3 Gedanken zu “Stadt verschweigt Hintergründe der Tat

  • Gegen Queerfeindlichkeit

    Ein wichtiger Punkt wird in der Kritik an der öffentlichen Stellungnahme der Stadt leider nicht gesehen. Und selbst im antifaschistischen Gedenken der letzten Jahre ist dieser Punkt immer nur implizit gewesen. Spätestens mit der Botschaft des Bruders von Josef Anton Gera, die bei der Demo am Samstag verlesen wurde (und im anschließenden Bericht dokumentiert wird) wird dies aber eindrücklich klar gemacht: Wir wissen nicht, ob Josef Anton Gera sich als homosexuell identifiziert hat. Wir wissen nur, dass die Motive der Täter faschistisch und homofeindlich waren. In der Presseinformation der Stadt heißt es hingegen: „Josef-Anton Gera war Mitte Oktober 1997 wegen seiner Homosexualität tätlich angegriffen worden“. Damit übernimmt die Stadt unmittelbar die hasserfüllte Projektion der Täter auf ihr Opfer. Dies ist der eigentlich gefährliche Fallstrick für ein Gedenken, dass die Würde von Josef Anton Gera unbeabsichtigt in Mitleidenschaft zieht und in den nächsten Jahren unbedingt deutlicher herausgestellt werden muss. Um es mit den Worten des Bruders zu sagen:

    „Alles was wir wissen sind die Hintergünde seiner Mörder, dieser gedankenlosen Menschen – Rechtsextremismus war die treibende Kraft. Dagegen muss eingestanden werden. Respektiert seine Person und zieht klare Grenzen zwischen ihm und dem wofür ihr einsteht.

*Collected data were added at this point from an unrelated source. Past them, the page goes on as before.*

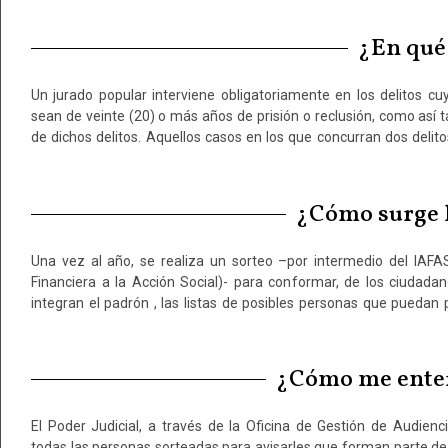
¿En qué 
Un jurado popular interviene obligatoriamente en los delitos c
obligatoriamente juzgados por jurados, cuando al menos uno de e
sean de veinte (20) o más años de prisión o reclusión, como así 
una pena máxima en abstracto de veinte (20) o más años de pri
de dichos delitos. Aquellos casos en los que concurran dos delit
¿Cómo surge la
Una vez al año, se realiza un sorteo –por intermedio del IAFA
jurado popular durante un año en cada jurisdicción, las que se
Financiera a la Acción Social)- para conformar, de los ciudad
integran el padrón , las listas de posibles personas que puedan 
¿Cómo me entero
El Poder Judicial, a través de la Oficina de Gestión de Audien
da un formulario que deben completar con datos relacionados con
todas las personas sorteadas para avisarles que forman parte de 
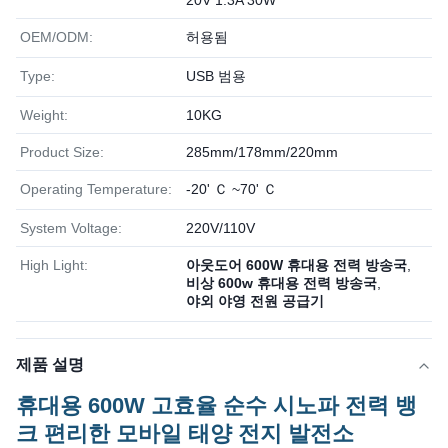
20V 1.3A 30W
OEM/ODM:
허용됨
Type:
USB 범용
Weight:
10KG
Product Size:
285mm/178mm/220mm
Operating Temperature:
-20' Ｃ ~70' Ｃ
System Voltage:
220V/110V
High Light:
아웃도어 600W 휴대용 전력 방송국
,
비상 600w 휴대용 전력 방송국
,
야외 야영 전원 공급기
제품 설명
휴대용 600W 고효율 순수 시노파 전력 뱅
크 편리한 모바일 태양 전지 발전소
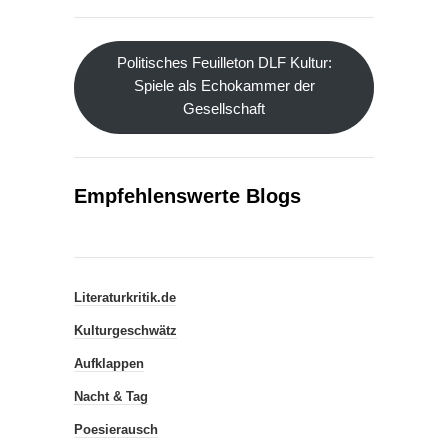
Politisches Feuilleton DLF Kultur:
Spiele als Echokammer der
Gesellschaft
Empfehlenswerte Blogs
Literaturkritik.de
Kulturgeschwätz
Aufklappen
Nacht & Tag
Poesierausch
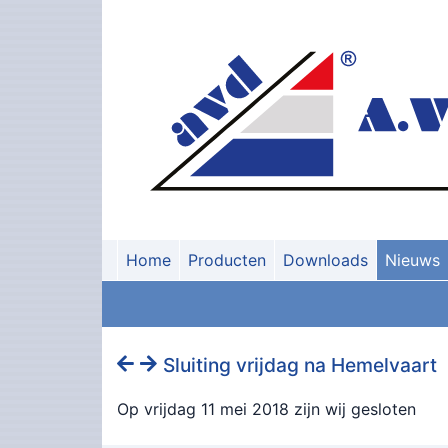
Home
Producten
Downloads
Nieuws
Sluiting vrijdag na Hemelvaart
Op vrijdag 11 mei 2018 zijn wij gesloten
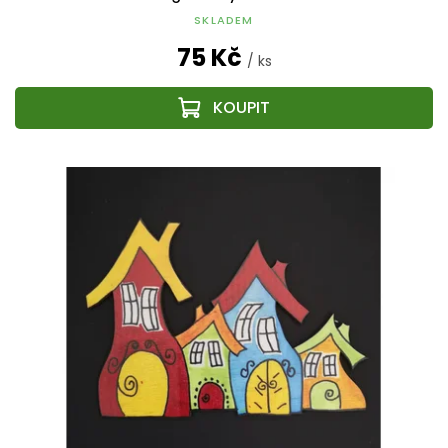
SKLADEM
75 Kč
/ ks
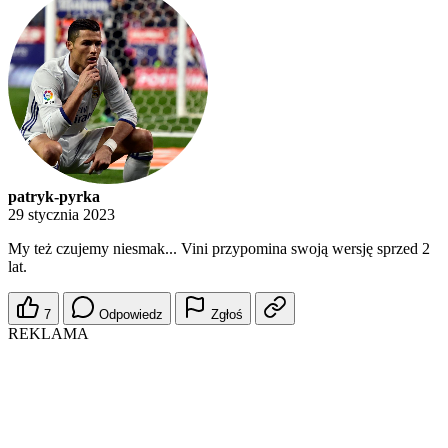
patryk-pyrka
29 stycznia 2023
My też czujemy niesmak... Vini przypomina swoją wersję sprzed 2
lat.
7
Odpowiedz
Zgłoś
REKLAMA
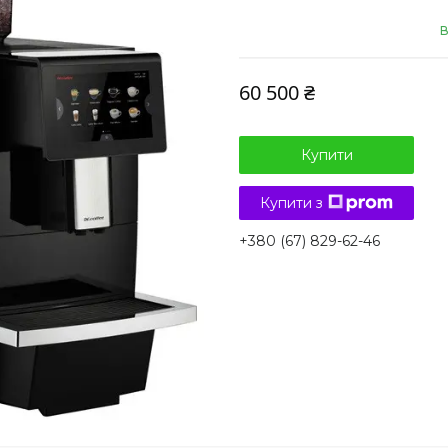
В
60 500 ₴
Купити
Купити з
+380 (67) 829-62-46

    Seid reflektiert und scharfsinnig.“

    hier die ganze Botschaft:
    https://antifabochum.noblogs.org/2022/10/bericht-josef-anton-gera-gedenkdemo-und-aktionstage-2022/

    • ihr habt macht - wir haben die nacht !

      funktionalisierung total !
      ich schließe mich deiner sichtweise an: eine projektion der täter wird übernommen, einen menschen als homosexuellen zu bezeichnen der sich anscheinend nicht zu seiner sexuellen identität geäußert hat. anscheinend nicht gegenüber seinem verwandten (bruder), ebenso nicht gegenüber den tätern.
      opfer rechtsradikaler gewalt aus der LGBTI*-szene gibt es doch genug. da muss man*frau sich doch nicht an einem menschen „abarbeiten“ über dessen sexuelle identität anscheinend wenig bekannt ist. natürlich ist diese tat verabscheuungswürdig, aber doch nicht so, da bekomme ich hörner.
      nun wird es möglicherweise nicht lange dauern bis die nazis sich an dem gedenkschild mithilfe von sprühfarbe verlustigen.
      aber, mich reizt es auch ´mal einen passenden kommentar dort in der nähe des schildes hinzuschreiben. der ganze diskurs wird also spannend bis krotesk bleiben.
      macht den platz bunter !

  • Rolf

    Soviel ich weiss, wollte die Familie nicht, dass der Bruder vereinnahmt wird in einem Kampf gegen LGBT*IQ – Feindlichkeit, das er nicht als Plattform für die berechtigten Interessen von Jugendlichen herhält, die sich darin engagieren. Dass dies hier doch passiert lässt einen nur mit dem Kopf schütteln.